The movie is a story of young soldiers going to war in Iraq and facing all the horrors of that war, coming home still suffering from the stress of that war and being told to return to Iraq under a "stop loss" order given by President Bush. It is well acted and tells a horrible story of the demands we put on our young soldiers and have been doing for hundreds of years.

In WWI they shot deserters and people who refused to fight. Today nothing has changed.

During the fighting in Europe against the German Army in WW1, a number of soldiers from the British Army were executed at dawn, they were deserters, or shot for cowardice against their enemy. Special firing squads of 12 were selected to carry out the dreadful order to execute as many as 306, some of them as an individual in these death squads were forced to shoot their best friend.

The British Government has recently agreed (on 16th August 2006 ) to introduce a Bill in to Parliament that will grant posthumous pardons to all those executed in that manner.

I was struck by the politicians who were quick to congratulate a 100th milestone – the same politicians who are willing to send millions to their death never to celebrate another birthday.

We must stop this tragic loss. The wars of the last 100 years have achieved nothing but a fortune for a handful of global corporations. We are now faced with a real threat: climate change. It will demand the best in us to overcome, it will require the same sacrifices that we have made in war. Hopefully we will fight this battle and unite the world in the process.

I hope the young people of today will live to celebrate their 100th birthday.

dear heavens...

They are going to meet on Armistice Day? What an obscenity.

Thanks for the invite. I might make it as well.

Music, superb food -- & what was the cause?

Richard, it is awfully short notice but an approach to country music musicians might pay off. Could you guys organise a venue, or venues, they have to be able to at least cover their expenses for the trip. A good line up, with a main concert and opportunities to hear them in small venues all over could help bring a crowd.

Perhaps a camp site and a stage. You will get more local support if the locals can see something in it for them.

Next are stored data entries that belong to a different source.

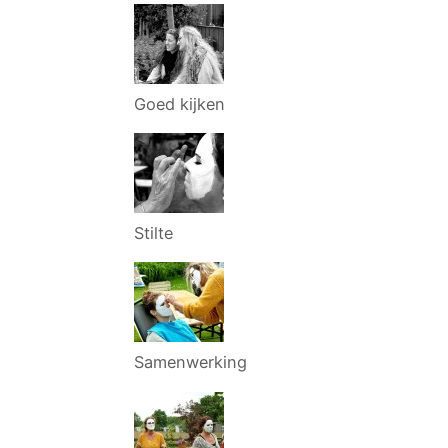
Goed kijken
Stilte
Samenwerking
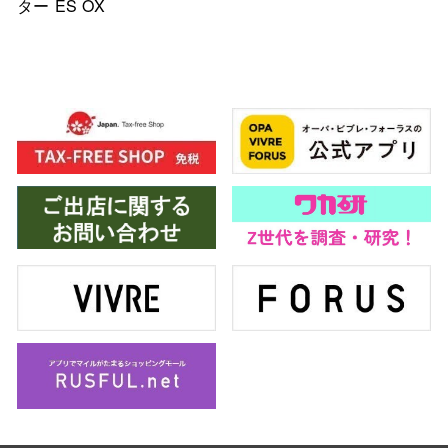
ター ES OX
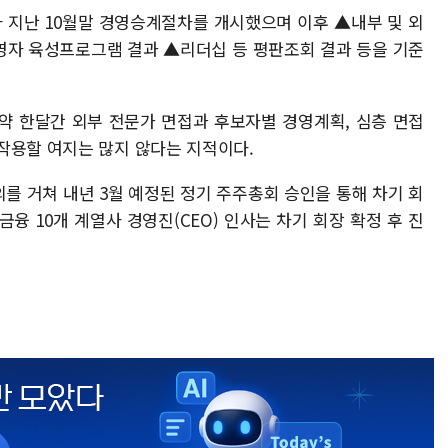
 지난 10월말 경영승계절차를 개시했으며 이후 ▲내부 및 외
영자 육성프로그램 결과 ▲리더십 등 평판조회 결과 등을 기준
 약 한달간 외부 전문가 면접과 후보자별 경영계획, 심층 면접
작용할 여지는 많지 않다는 지적이다.
를 거쳐 내년 3월 예정된 정기 주주총회 승인을 통해 차기 회
융 10개 계열사 경영진(CEO) 인사는 차기 회장 확정 후 진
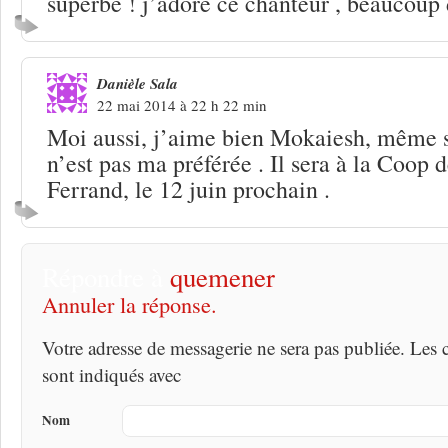
superbe ! j’adore ce chanteur , beaucoup 
Danièle Sala
22 mai 2014 à 22 h 22 min
Moi aussi, j’aime bien Mokaiesh, même s
n’est pas ma préférée . Il sera à la Coop
Ferrand, le 12 juin prochain .
Répondre à
quemener
Annuler la réponse.
Votre adresse de messagerie ne sera pas publiée. Les
sont indiqués avec
Nom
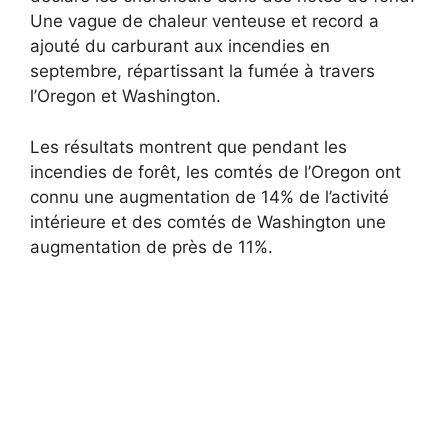
Une vague de chaleur venteuse et record a
ajouté du carburant aux incendies en
septembre, répartissant la fumée à travers
l’Oregon et Washington.
Les résultats montrent que pendant les
incendies de forêt, les comtés de l’Oregon ont
connu une augmentation de 14% de l’activité
intérieure et des comtés de Washington une
augmentation de près de 11%.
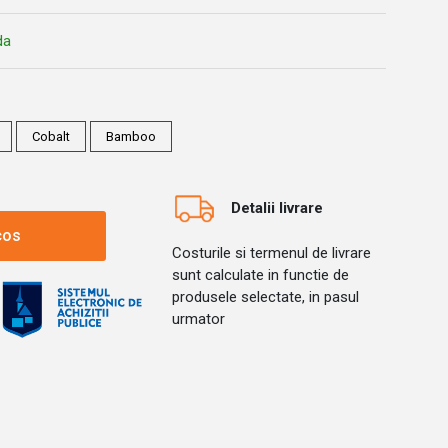
da
Cobalt
Bamboo
Detalii livrare
cos
Costurile si termenul de livrare
sunt calculate in functie de
produsele selectate, in pasul
urmator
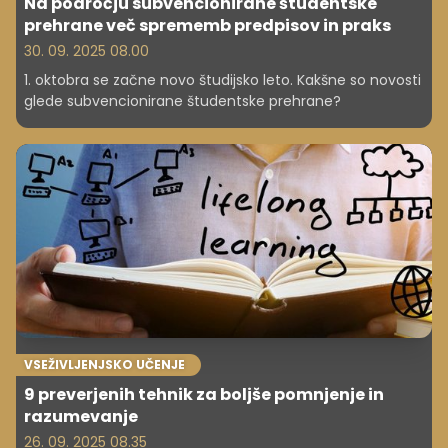
Na področju subvencionirane študentske
prehrane več sprememb predpisov in praks
30. 09. 2025 08.00
1. oktobra se začne novo študijsko leto. Kakšne so novosti
glede subvencionirane študentske prehrane?
VSEŽIVLJENJSKO UČENJE
9 preverjenih tehnik za boljše pomnjenje in
razumevanje
26. 09. 2025 08.35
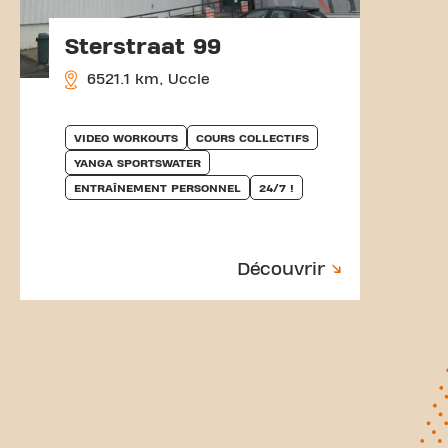
Sterstraat 99
6521.1 km, Uccle
VIDEO WORKOUTS
COURS COLLECTIFS
YANGA SPORTSWATER
ENTRAÎNEMENT PERSONNEL
24/7 !
Découvrir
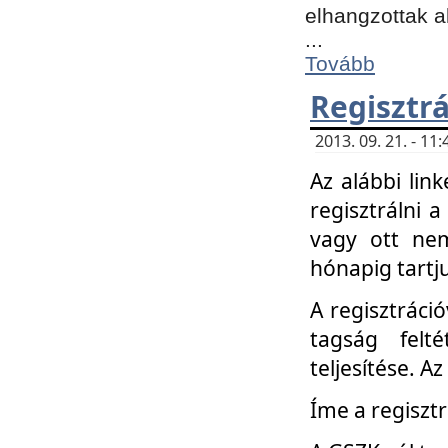
elhangzottak a
...
Tovább
Regisztrá
2013. 09. 21. - 1
Az alábbi lin
regisztrálni a
vagy ott nem
hónapig tartju
A regisztráció
tagság felt
teljesítése. A
Íme a regisztr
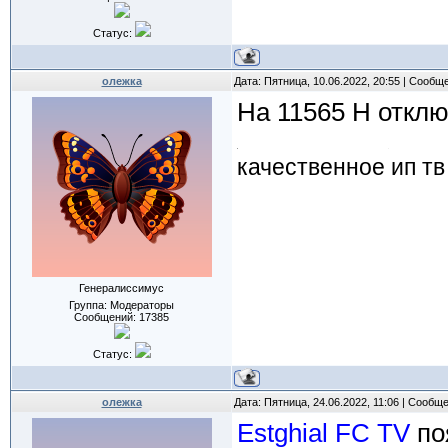
Статус:
олежка
Дата: Пятница, 10.06.2022, 20:55 | Сообщ
На 11565 Н откл
качественное ип тв
Генералиссимус
Группа: Модераторы
Сообщений:
17385
Статус:
олежка
Дата: Пятница, 24.06.2022, 11:06 | Сообщ
Estghial FC TV
по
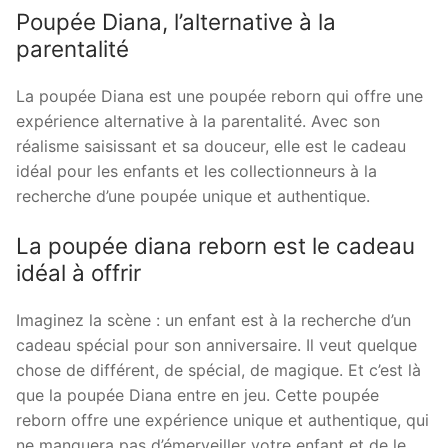
Poupée Diana, l’alternative à la
parentalité
La poupée Diana est une poupée reborn qui offre une
expérience alternative à la parentalité. Avec son
réalisme saisissant et sa douceur, elle est le cadeau
idéal pour les enfants et les collectionneurs à la
recherche d’une poupée unique et authentique.
La poupée diana reborn est le cadeau
idéal à offrir
Imaginez la scène : un enfant est à la recherche d’un
cadeau spécial pour son anniversaire. Il veut quelque
chose de différent, de spécial, de magique. Et c’est là
que la poupée Diana entre en jeu. Cette poupée
reborn offre une expérience unique et authentique, qui
ne manquera pas d’émerveiller votre enfant et de le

Do you know about ‘Getup’? If they would run the news through their network, and I suspect that they would, your reach to people likely to be interested in taking part will be massively increased.

Got any real Maoris over there? A campsite, a stage and a hangi!

I might even make it!

The show must go on ... not!

There are some good ideas coming through, Peter, that I don't want to "hex" by promoting too early. I understand what you mean though, and those aspects appear to be well-considered.

One idea I've personally suggested is what I think would be a very powerful minute's silence on 11/11.

There may be some activities that aren't on the posters and flyers, though.

I didn't hang with protesters much at the smaller arms expo held last year. I borrowed an exhibiter's pass and went for a look. It was just like the showbag alley at the Sydney, Melbourne or Adelaide shows... rows of vendors stalls, glossy posters and demo models, souvenir trinkets to take home. Inside the auditorium, ASIO's Paul O'Sullivan was telling us that terrorism was going to be a problem for years to come. Playing to the gallery, if you ask me. The official delegates’ dinner had as its entertainment Frank Sinatra and Sammy Davis Junior impersonators, high respect for local cultures. I suspect this year might be different.

In a city whose newspaper has ruled (mostly because of my meddling I think) that defence business would not be a factor in discussed war debate, publicity might be a little difficult. I've offered to help out where I can.

I like the way this group are thinking. They have one aim in mind, and they intend to achieve it.

superb organisation

Richard, the most net organised outfit in Australia is Getup.

Their printed material is, in my view, woeful. They are net/computer age kids. At one stage – general election I offered some help on print – apart from the distributing I did for them, we didn't even speak the same language!

Get somebody (young) to talk to them!